Odnaleźli ciało tydzień po wypadku. Rutkowski potwierdza
Makabryczne odkrycie w Warcie koło Gorzowa Wielkopolskiego. Wędkarze wyciągnęli z wody zwłoki mężczyzny, który tydzień temu wypadł z auta rozbitego na moście kilka kilometrów dalej. Tożsamość 21-latka potwierdził Krzysztof Rutkowski - jego biuro detektywistyczne wynajęła rodzina zaginionego.
08.07.2017 | aktual.: 25.03.2022 13:18
Tragiczny wypadek miał miejsce w ubiegłą sobotę 1 lipca nad ranem w Gorzowie na ul. Sikorskiego . Osobowe mini z trójką młodych osób wypadło z trasy, rozbiło się i zawisło nad barierką mostu nad Kłodawką, dopływem Warty. Na miejscu znaleziono ranną 18-latkę i jej o trzy lata starszego kolegę. Nigdzie nie było Konrada S.
Rodzina wierzyła, że 21-latek żyje i w szoku uciekł z miejsca wypadku. Pojawiły się też doniesienia o tym, że widziano go biegnącego przez pobliski park. - Przeszukiwanie rzeczki koło miejsca, gdzie rozbiło się auto nie przyniosło żadnych rezultatów - mówi Wirtualnej Polsce st. sierż. Grzegorz Jaroszewicz z lubuskiej policji.

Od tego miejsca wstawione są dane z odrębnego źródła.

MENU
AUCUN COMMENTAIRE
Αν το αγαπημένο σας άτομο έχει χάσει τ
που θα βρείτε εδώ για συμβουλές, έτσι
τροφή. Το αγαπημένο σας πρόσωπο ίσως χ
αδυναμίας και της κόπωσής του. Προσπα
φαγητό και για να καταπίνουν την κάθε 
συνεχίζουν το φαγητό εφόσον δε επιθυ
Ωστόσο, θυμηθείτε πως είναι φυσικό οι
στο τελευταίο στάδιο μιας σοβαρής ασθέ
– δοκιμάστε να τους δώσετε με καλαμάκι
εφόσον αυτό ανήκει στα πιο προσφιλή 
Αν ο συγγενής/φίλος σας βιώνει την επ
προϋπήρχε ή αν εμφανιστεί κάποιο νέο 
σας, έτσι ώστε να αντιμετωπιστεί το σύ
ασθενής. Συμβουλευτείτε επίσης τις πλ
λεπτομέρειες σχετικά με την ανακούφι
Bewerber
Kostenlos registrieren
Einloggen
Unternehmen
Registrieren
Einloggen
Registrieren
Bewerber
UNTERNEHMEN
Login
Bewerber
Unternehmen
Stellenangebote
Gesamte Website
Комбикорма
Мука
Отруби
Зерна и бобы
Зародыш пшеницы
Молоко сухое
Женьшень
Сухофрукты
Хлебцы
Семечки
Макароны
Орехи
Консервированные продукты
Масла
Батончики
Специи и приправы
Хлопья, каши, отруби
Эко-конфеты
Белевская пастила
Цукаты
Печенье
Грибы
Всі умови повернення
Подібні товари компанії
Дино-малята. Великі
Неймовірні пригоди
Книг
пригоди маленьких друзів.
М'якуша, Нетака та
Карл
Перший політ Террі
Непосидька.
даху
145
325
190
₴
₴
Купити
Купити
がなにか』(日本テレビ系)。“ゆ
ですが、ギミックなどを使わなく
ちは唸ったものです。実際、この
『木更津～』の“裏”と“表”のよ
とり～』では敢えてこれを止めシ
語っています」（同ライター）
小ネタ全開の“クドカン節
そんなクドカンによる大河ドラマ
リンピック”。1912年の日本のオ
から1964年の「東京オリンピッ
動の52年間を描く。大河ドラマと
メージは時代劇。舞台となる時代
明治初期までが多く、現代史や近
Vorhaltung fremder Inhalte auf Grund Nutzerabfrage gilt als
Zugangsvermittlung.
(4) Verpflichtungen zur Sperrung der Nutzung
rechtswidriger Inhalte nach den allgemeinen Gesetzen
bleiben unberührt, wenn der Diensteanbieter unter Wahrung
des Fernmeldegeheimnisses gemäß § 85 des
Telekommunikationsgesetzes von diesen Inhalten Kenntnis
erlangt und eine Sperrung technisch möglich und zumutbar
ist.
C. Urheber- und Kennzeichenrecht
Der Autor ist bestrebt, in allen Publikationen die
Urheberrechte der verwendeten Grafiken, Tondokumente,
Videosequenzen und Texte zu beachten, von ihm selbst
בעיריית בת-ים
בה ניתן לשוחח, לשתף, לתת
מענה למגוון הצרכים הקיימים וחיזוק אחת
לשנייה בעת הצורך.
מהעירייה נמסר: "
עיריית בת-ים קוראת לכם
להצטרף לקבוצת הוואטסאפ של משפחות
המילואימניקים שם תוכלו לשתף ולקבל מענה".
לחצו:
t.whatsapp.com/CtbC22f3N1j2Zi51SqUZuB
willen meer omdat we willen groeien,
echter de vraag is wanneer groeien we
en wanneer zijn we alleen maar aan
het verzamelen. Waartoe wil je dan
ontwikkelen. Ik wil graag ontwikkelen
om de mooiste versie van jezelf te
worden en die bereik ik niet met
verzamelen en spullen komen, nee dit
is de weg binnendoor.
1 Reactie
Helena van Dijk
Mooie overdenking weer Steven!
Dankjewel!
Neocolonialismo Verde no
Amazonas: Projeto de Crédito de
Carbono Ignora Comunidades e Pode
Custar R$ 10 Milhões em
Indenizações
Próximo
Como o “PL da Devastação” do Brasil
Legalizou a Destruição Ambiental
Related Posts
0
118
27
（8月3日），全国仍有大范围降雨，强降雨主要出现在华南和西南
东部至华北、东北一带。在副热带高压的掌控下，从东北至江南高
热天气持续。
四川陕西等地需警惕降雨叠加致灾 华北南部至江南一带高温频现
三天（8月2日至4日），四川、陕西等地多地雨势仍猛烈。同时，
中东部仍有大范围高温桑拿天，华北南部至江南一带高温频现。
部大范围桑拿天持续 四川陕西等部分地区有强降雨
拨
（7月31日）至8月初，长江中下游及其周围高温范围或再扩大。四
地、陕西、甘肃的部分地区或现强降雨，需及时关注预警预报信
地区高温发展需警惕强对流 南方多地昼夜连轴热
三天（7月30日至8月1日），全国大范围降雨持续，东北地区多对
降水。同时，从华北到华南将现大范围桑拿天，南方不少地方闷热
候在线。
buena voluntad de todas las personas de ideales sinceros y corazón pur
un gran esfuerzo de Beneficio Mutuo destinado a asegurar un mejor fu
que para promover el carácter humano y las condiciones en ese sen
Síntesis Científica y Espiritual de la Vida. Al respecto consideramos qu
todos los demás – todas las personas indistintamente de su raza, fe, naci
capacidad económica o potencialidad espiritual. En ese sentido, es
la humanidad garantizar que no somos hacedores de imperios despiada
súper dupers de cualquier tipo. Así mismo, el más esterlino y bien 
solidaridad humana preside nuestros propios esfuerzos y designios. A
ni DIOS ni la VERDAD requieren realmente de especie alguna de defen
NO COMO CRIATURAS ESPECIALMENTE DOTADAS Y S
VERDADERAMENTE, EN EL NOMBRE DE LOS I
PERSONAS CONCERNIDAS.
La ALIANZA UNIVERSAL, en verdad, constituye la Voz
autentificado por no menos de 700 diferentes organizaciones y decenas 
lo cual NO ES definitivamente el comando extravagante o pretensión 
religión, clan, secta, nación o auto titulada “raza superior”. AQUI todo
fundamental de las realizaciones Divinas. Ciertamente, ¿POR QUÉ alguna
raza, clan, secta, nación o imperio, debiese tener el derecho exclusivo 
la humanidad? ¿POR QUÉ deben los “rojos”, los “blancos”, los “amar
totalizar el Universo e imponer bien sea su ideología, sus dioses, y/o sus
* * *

Bliscy mężczyzny zdecydowali się więc na zaangażowanie Rutkowskiego. To właśnie on potwierdził, że mężczyzna odnaleziony w piątek wieczorem w Warcie koło Gostkowic to zaginiony po wypadku Konrad S.. W rozmowie z "Gazetą Lubuską" Rutkowski wyjaśnił, że ojciec rozpoznał 21-latka po ubraniu.
Zobacz także
Policja nie potwierdza jeszcze tych doniesień. - Prokurator zdecydował o okazaniu zwłok rodzinie w poniedziałek. Wtedy też zostanie przeprowadzona sekcja - wyjaśnia st. sierż. Jaroszewicz.
Nadal nie wiadomo też, kto prowadził samochód. Stan dwóch rannych osób lekarze oceniają wciąż jako ciężki.